Fascinated by the Amazon rainforest since as early as he can remember, FPI’s entomology instructor, Geoff Gallice, began his career as a tropical biologist over ten years ago in the tiny Central American country of Costa Rica. There, during a month-long trip spent volunteering on an organic farm and visiting some of the country’s most important protected areas, he was captivated by the stunning variety of tropical plants and animals found there, as well as the diversity of Costa Rica’s natural and cultural landscapes. After receiving his Bachelor degree in biology from the University of Maryland in 2006, Geoff returned to work as a resident naturalist at the University of Georgia’s campus in San Luis, situated in the lush cloud forest of Monteverde.
While in Monteverde Geoff collected butterflies and moths for several months, contributing to a monograph of the Lepidoptera of the San Luis valley. “The diversity of these insects in the Central American rainforest was astounding. Every day, and around every corner, there was something new to discover.” He was hooked.
In 2009 he visited the Amazon rainforest for the first time, to collect butterflies for the University of Florida’s collections and to explore a small part of that vast ecosystem for the first time. Geoff returned to Florida with several thousand specimens, some new to science, and a bubbling cloud of ideas for his graduate research. Five years later, he received his Ph.D.; the title of his thesis was “The macroecology of Neotropical clearwing butterflies,” which he completed based on a data collected during a year spent at the Los Amigos Biological Station, in Peru’s Madre de Dios region.
In addition to exploring some “big picture” questions in the ecology of Amazonian butterflies—why, for instance, some species are common, whereas many others are very rare—Geoff’s experience in Madre de Dios fundamentally changed the way he saw the Amazonian ecosystem.
“The Amazon is one of the most biologically thrilling places on Earth. The bewildering variety of lifeforms, as well as the myriad ways in which they interact with one another and with their environment, is extremely impressive. There’s enough there to keep a biologist busy for a hundred lifetimes. However, an unexpected discovery I made at Los Amigos was the acute threat this amazing biodiversity faces.” In Madre de Dios, logging, hunting, agricultural conversion, and rampant gold mining are ever-encroaching upon the region’s vast, pristine rainforests.
Today, while he maintains a keen interest in Amazonian insects and has several ongoing entomological research projects in Madre de Dios, Geoff’s research also focuses on applied conservation in the Peruvian Amazon. In particular, he is working with several researchers and students at the Pontifical Catholic University in Lima to evaluate the potential impacts of new road construction in Manu National Park, perhaps the most biodiverse national park in the world, that is threatened by the expansion of infrastructure and associated colonization and extractive activities.

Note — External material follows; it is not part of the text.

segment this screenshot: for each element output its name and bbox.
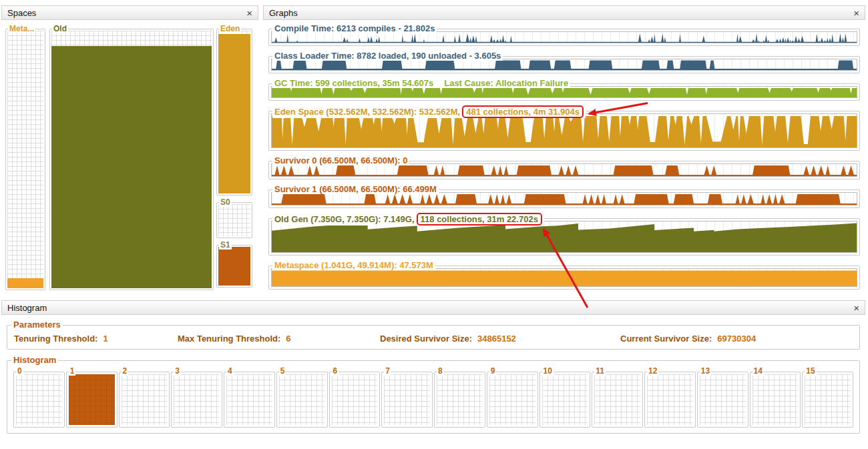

Geoff’s most recent project is a 135 acre property that he has recently purchased just north of Madre de Dios’s regional capital, Puerto Maldonado, where he hopes to bring together his diverse interests in tropical biology, entomology, and conservation. Among other things, he hopes to explore ways of improving agricultural efficiency, a topic that he explored during his first visit to the Neotropics, over a decade ago; several entomological projects are also in the works.
“Insects are a vital component of ecosystems in the Amazon, both natural and human-dominated—they pollinate, eat, and decompose plants, and serve as the foundation of complex animal and human food webs,” says Geoff. “Their herbivorous habits are also the driving force behind the evolution of a wide variety of useful plant compounds, and even serve as a food source for traditional Amazonian societies.” As an instructor for FPI, Geoff hopes to advance knowledge of one of the most important yet understudied groups of Neotropical organisms, by inspiring the next generation of tropical entomologists.